Given the entries that follow, write out exactly the lines starting at the one containing "ทุกอย่างที่ทำมา" and ending at the one containing "สนใจสกรีนแก้วของคุณเอง?", both ends included, and only those.
Records supplied below:
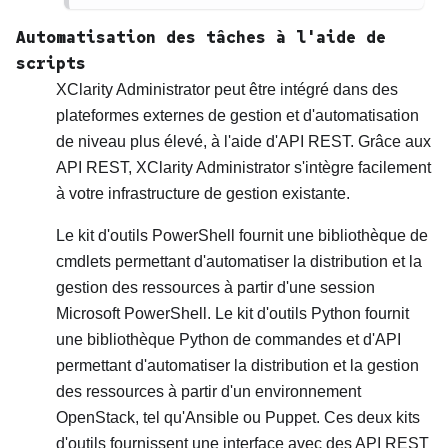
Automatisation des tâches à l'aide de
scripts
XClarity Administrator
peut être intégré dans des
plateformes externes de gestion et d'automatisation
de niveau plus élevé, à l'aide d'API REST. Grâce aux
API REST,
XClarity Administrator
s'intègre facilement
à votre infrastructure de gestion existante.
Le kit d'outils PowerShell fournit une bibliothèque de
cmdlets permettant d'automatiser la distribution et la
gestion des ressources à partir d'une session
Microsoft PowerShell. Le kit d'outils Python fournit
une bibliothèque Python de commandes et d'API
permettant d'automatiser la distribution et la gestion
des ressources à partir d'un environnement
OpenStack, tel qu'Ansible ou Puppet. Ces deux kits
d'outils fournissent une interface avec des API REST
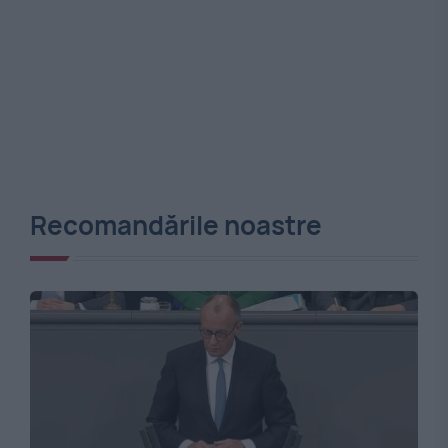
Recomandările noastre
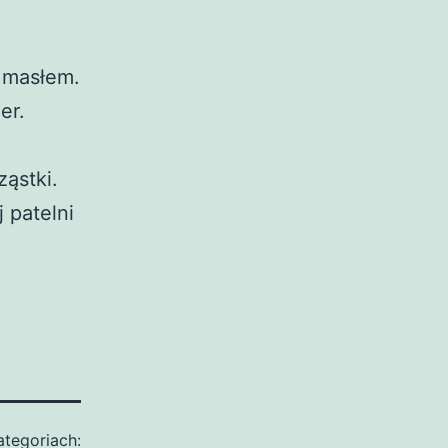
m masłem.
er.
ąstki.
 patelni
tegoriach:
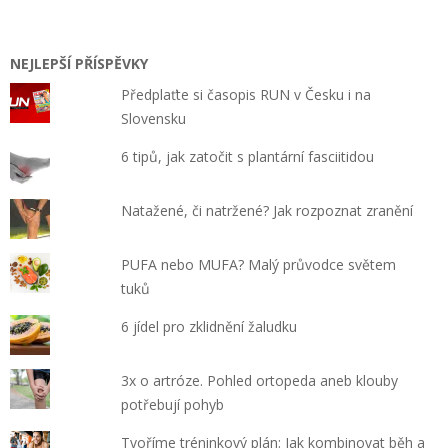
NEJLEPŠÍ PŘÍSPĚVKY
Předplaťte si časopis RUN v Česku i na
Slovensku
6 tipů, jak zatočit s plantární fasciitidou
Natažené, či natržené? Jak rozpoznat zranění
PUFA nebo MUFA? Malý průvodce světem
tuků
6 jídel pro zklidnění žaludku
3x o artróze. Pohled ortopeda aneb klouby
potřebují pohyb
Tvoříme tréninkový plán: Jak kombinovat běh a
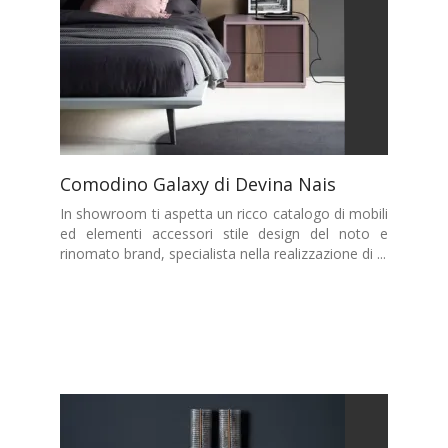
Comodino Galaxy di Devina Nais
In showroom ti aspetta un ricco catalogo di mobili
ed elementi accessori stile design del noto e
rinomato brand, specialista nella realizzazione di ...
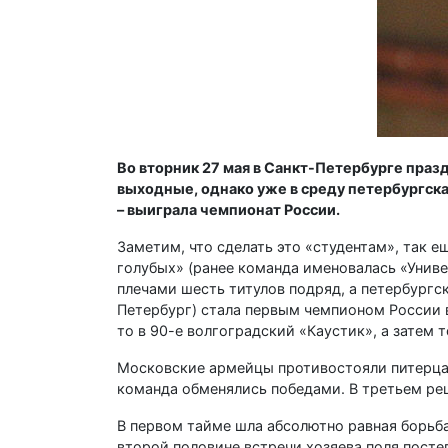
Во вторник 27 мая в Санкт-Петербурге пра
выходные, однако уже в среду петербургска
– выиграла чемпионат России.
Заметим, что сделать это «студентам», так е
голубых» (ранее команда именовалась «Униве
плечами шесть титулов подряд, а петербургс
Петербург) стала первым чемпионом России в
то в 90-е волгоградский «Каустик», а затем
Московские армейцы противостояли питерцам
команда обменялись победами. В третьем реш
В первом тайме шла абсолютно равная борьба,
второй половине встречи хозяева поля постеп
End of Records supplied.
Records supplied below:
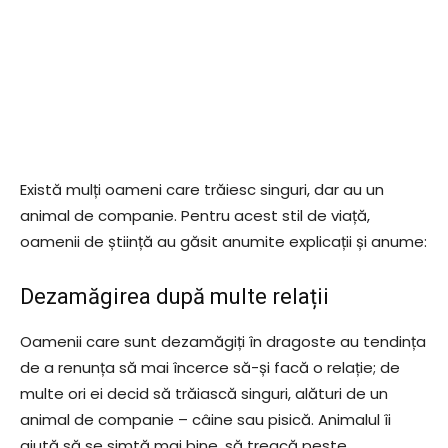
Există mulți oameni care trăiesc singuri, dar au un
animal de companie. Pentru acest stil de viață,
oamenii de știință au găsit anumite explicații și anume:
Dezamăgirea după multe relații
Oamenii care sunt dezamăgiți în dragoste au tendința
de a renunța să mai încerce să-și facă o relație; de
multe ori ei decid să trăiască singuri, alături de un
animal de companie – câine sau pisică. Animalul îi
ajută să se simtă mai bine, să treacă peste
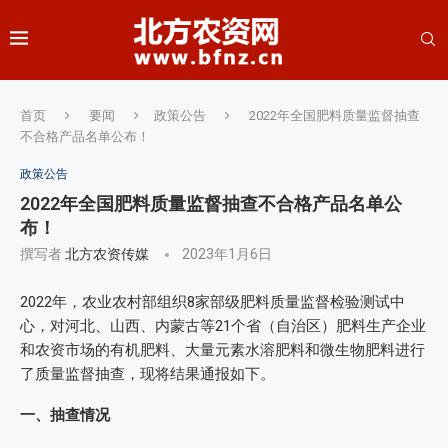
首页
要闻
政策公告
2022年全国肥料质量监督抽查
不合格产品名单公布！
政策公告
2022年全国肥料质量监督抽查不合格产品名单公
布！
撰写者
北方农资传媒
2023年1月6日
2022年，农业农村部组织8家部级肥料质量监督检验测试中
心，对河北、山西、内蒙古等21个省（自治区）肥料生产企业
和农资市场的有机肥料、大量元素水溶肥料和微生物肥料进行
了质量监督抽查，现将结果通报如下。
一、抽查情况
End of Records supplied.
Records supplied below:
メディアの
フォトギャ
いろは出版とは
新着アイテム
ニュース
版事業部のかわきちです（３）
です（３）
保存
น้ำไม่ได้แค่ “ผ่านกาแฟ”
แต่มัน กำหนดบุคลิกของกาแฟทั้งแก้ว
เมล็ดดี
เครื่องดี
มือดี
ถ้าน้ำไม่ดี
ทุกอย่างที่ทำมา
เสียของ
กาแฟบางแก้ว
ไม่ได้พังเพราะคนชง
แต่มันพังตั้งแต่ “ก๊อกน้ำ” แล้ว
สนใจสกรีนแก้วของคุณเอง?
End of Records supplied.
**Task output:**
ทุกอย่างที่ทำมา
เสียของ
กาแฟบางแก้ว
ไม่ได้พังเพราะคนชง
แต่มันพังตั้งแต่ “ก๊อกน้ำ” แล้ว
สนใจสกรีนแก้วของคุณเอง?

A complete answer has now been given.